The lengths a coder goes to skip classes. (How I wrote code to make it sound like my voice is buffering in class so I can binge watch stuff in peace)

Tathagata Roy
3 min readSep 3, 2021

So it was a normal day. I was either watching Rick and Morty’s Season 5 Episode 8 or I was trying to read a blog. Oh and there was a class going on, and the tab was muted obviously. Suddenly I hear my phone vibrate vigorously.

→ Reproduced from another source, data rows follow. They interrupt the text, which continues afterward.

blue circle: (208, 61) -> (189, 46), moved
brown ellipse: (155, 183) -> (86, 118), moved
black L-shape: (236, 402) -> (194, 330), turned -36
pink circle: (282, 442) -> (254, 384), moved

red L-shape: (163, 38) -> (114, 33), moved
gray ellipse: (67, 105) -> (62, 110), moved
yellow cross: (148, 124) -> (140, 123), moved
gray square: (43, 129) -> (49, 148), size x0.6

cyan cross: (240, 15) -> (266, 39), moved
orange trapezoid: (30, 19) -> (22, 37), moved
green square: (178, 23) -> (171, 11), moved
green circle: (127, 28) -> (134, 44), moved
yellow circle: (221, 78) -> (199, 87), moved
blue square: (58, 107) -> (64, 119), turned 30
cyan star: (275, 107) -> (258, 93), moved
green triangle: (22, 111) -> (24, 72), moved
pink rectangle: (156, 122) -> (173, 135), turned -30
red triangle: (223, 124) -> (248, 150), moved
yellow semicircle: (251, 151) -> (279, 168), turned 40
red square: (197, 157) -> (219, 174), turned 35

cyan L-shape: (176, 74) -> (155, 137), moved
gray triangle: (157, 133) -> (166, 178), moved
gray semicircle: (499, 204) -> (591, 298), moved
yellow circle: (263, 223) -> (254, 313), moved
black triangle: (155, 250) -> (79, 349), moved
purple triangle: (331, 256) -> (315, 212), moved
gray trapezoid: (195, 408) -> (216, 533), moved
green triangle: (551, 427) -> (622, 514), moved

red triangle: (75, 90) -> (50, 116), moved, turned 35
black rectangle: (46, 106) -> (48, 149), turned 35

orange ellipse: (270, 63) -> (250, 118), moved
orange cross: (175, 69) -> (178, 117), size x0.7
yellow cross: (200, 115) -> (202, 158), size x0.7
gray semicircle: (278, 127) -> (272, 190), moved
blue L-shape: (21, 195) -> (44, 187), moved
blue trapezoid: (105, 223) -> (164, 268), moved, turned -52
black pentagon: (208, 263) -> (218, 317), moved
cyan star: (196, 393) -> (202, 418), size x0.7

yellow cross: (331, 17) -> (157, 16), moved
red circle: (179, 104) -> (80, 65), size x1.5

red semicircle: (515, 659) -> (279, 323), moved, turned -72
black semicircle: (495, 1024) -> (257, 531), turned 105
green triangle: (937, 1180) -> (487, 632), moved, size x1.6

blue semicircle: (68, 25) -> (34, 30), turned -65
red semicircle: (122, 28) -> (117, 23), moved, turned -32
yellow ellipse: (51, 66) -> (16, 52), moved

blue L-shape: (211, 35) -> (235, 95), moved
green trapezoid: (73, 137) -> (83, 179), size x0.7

Generally not a lot of people text me, but I see that I got tonnes of texts telling me that sir was calling my name to answer a question. I quickly unmuted myself and thankfully, it was a very basic question so I could answer. That brought up a conundrum. For most of my life, my “breakthrough inventions” were always something I made to cheat the system. My first big code was in 8th Grade where I made a chat program which utilized the internal servers so that my peers and I could chat while our teacher was teaching useless stuff. For that time, it was a masterpiece in my eyes. The code was 800lines and I could not be any happier. A few years later when I saw the code, I could not be more disgusted. Like though it was indented(I was surprised) it was still very badly structured.

Anyways lemme progress before I get carried away. Later I made viruses and spywares and stuff, but nothing to destructive. You get the gist, nothing motivates me more than breaking the rules.

So I started ruminating the best way to watch my stuff in peace while class was on. I realized that muting the tab worked as long as teachers did not call your name, and in the first year I made the mistake of being very active so everyone knew my name. After some deliberation I got to the conclusion that if I could somehow make it seem that my connection was bad then I could easily get out since, when someone with a bad connection turns their mic on, the teachers just skip them so as not to waste time.

I was ready to exploit this.

But the problem was I had no idea where to start. I asked a senior of mine, and from the things he said, I got a keyword —

pulseaudio

I searched it up, and turns out that it is the software which handles audio input and interacts directly with the hardware in linux. So I researched a bit into it. I found two main manipulators of audio — ffmpeg and sox.

The former was soon put out of consideration because it does not work on real -time input(as far as I understood).

sox seemed very promising as I got it to work on real time input pretty easily by routing audio to a null output, and then changing the input mode of google meet/discord to “Monitor of Null Output” which appears once I enable Null Output as mentioned in the linked article. Now all I had to do was find a way to buffer my voice.

The first basic way that came to mind to do that was cut off parts of my speech, as that is what I understood buffering to be in all its simplicity. So I started a wild goose chase of trying out all viable commands in sox and check which parameter does the trick. It took me three days to find it out — trim.

The only thing that kept me motivated is that what I was doing was wrong :p.

So I checked it out, and got its argument syntax. I wrote a simple bash script to generate random intervals at which to silence my audio.

Done. Now I can binge watch in peace, but the only human interaction required here was that someone has to notify me if someone calls my name, and I have reliable more dedicated friends than me to do that. Thanks guy :-*.

I did not include code here because, medium is a very bad place to share code, instead you can check out my repo at —

The code is extremely short, and I did all the explaining.

Anyway, I hope this helps someone. Thenk for reading.